Peter Warlock – Bethlehem Down – SATB Choir (1927)

Warlock as a composer is somewhat of a complicated character. His real name was Philip Heseltine but he adopted the Warlock name, reflective of his occult interests and practices, for all of his musical and literary works. He was also notorious during his lifetime for his excessive, unconventional and, at times, scandalous lifestyle. His musical output is not vast and much of it has at times been criticized for leaving the listener, and the performer, ‘cold’. His harmonic language, at times, ‘muddled’ and difficult to fully understand has become something of a debate amongst critics and scholars. He described himself, on several occasions, as a ‘miniaturist’, a moniker with which he seemed completely at ease. It is through the composition of these ‘miniatures’, such as Bethlehem Down, that his reputation as a composer has endured since his untimely death in 1930.

Bethlehem Down was written in 1927 in response to an advert in the Daily Telegraph appealing for submissions for a Christmas Carol competition. Warlock and Bruce Blunt, a poet and friend, are reputed to have entered the competition to win the financial reward in order to enjoy a night of heavy drinking in London!

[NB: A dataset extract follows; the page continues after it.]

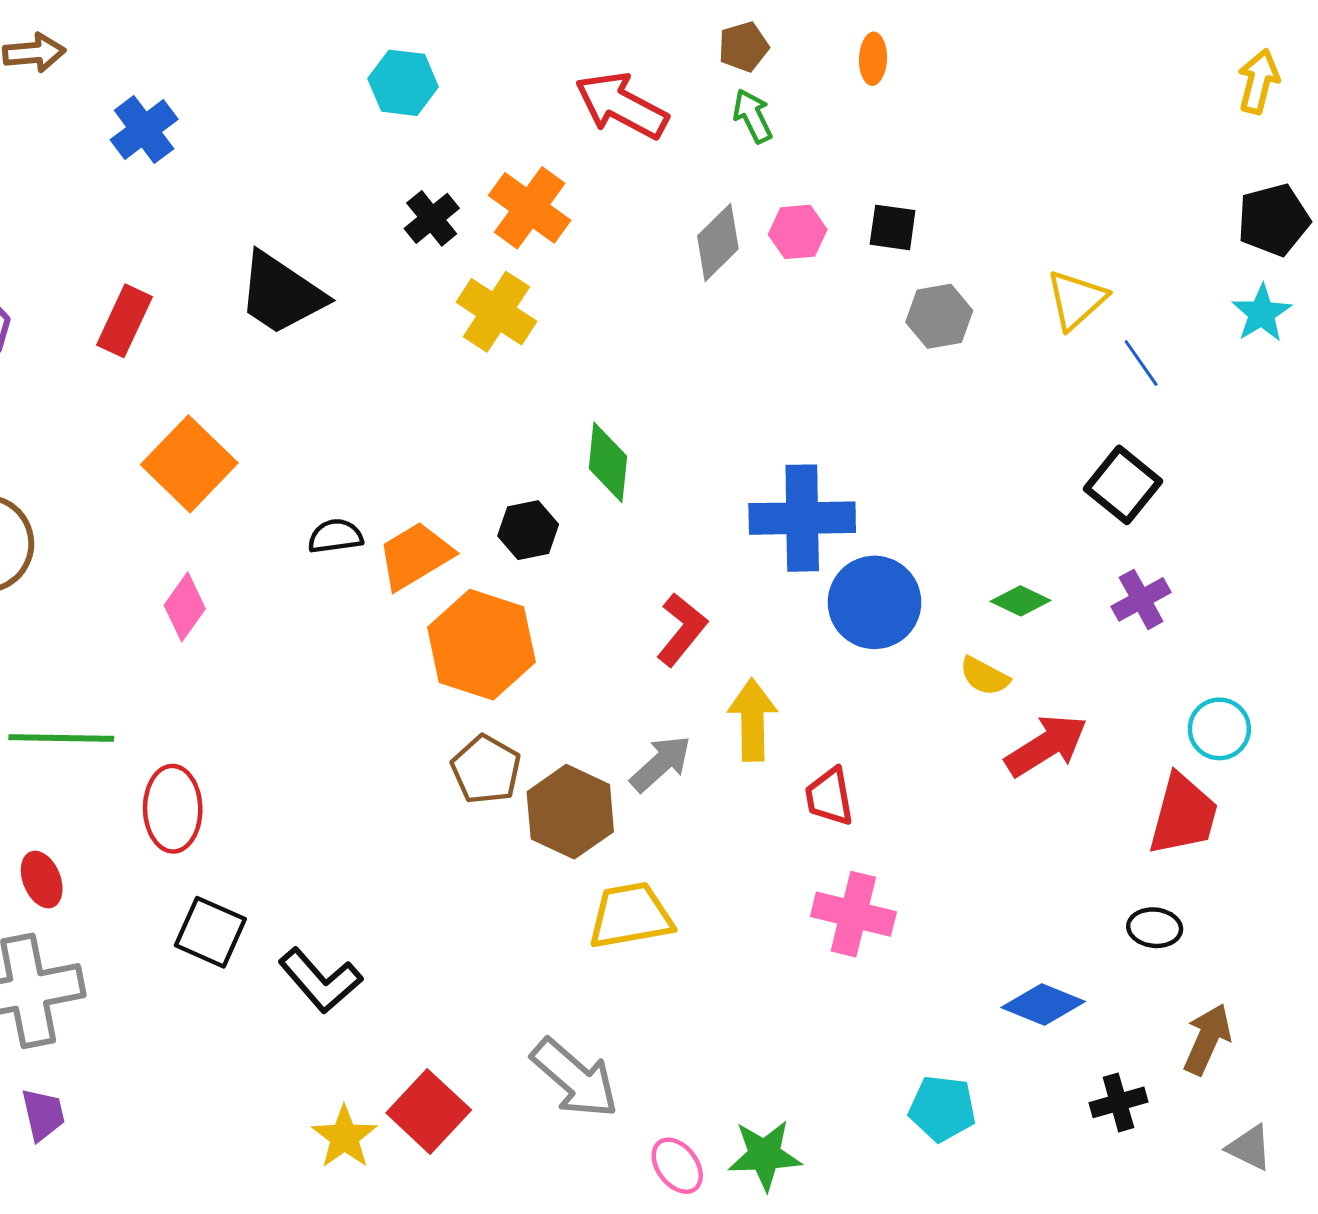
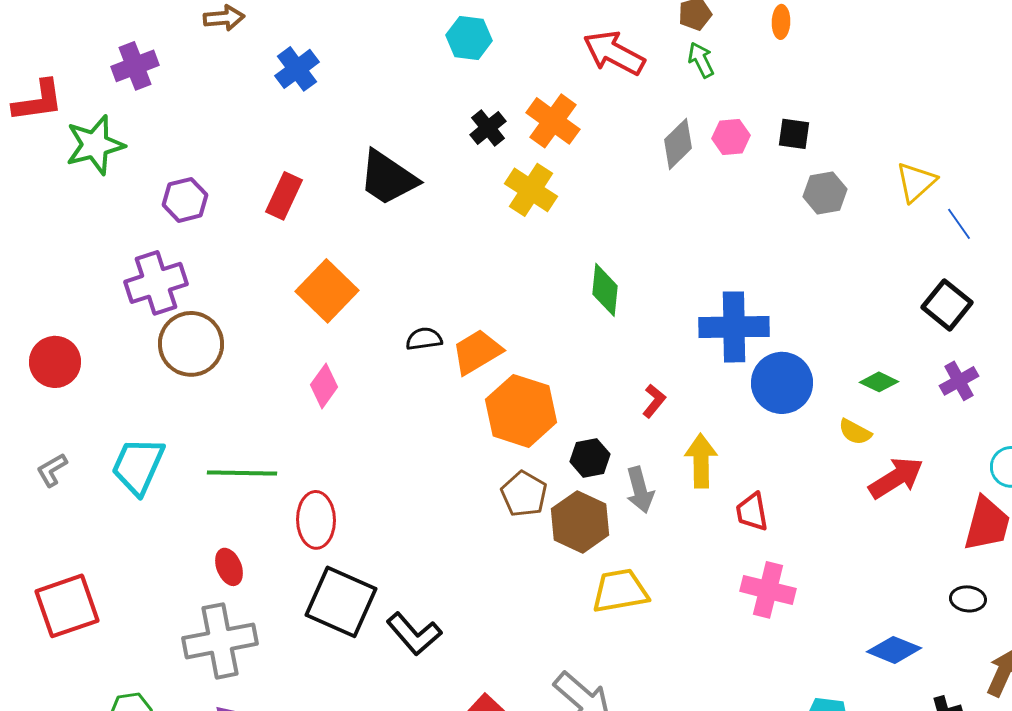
black hexagon: (528, 530) -> (590, 458), moved
red L-shape: (682, 630) -> (654, 401), size x0.7
gray arrow: (661, 764) -> (640, 490), turned 117
black square: (210, 932) -> (341, 602), size x1.5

One of Warlock’s most celebrated compositions, along with other notable works such as the Capriol Suite, Bethlehem Down succeeds in creating the briefest of episodes where the listener is transported to another time and place whilst still being firmly rooted in the here and now Warlock was heavily influenced by Tudor music and one can hear that influence quite clearly here in his use of carefully placed dissonance and resolution alongside the more progressive harmonic language many of his other works are famed for. The influence of the music of Tallis and Gibbons is evident throughout as is the work of Delius with whom Warlock formed a lasting friendship whilst a schoolboy at Eton College.

The piece is in the key of D minor throughout but Warlock pushes the limits of tonal harmony almost to breaking point in the middle of each of the verses before somehow returning to the final, more predictable cadence at the end of each verse. The peaceful, quiet and serene setting of the text is reflective throughout and allows the listener to fully immerse themselves in the harmonic language of a composer striving for a contemporary identity whilst frantically clinging to the past.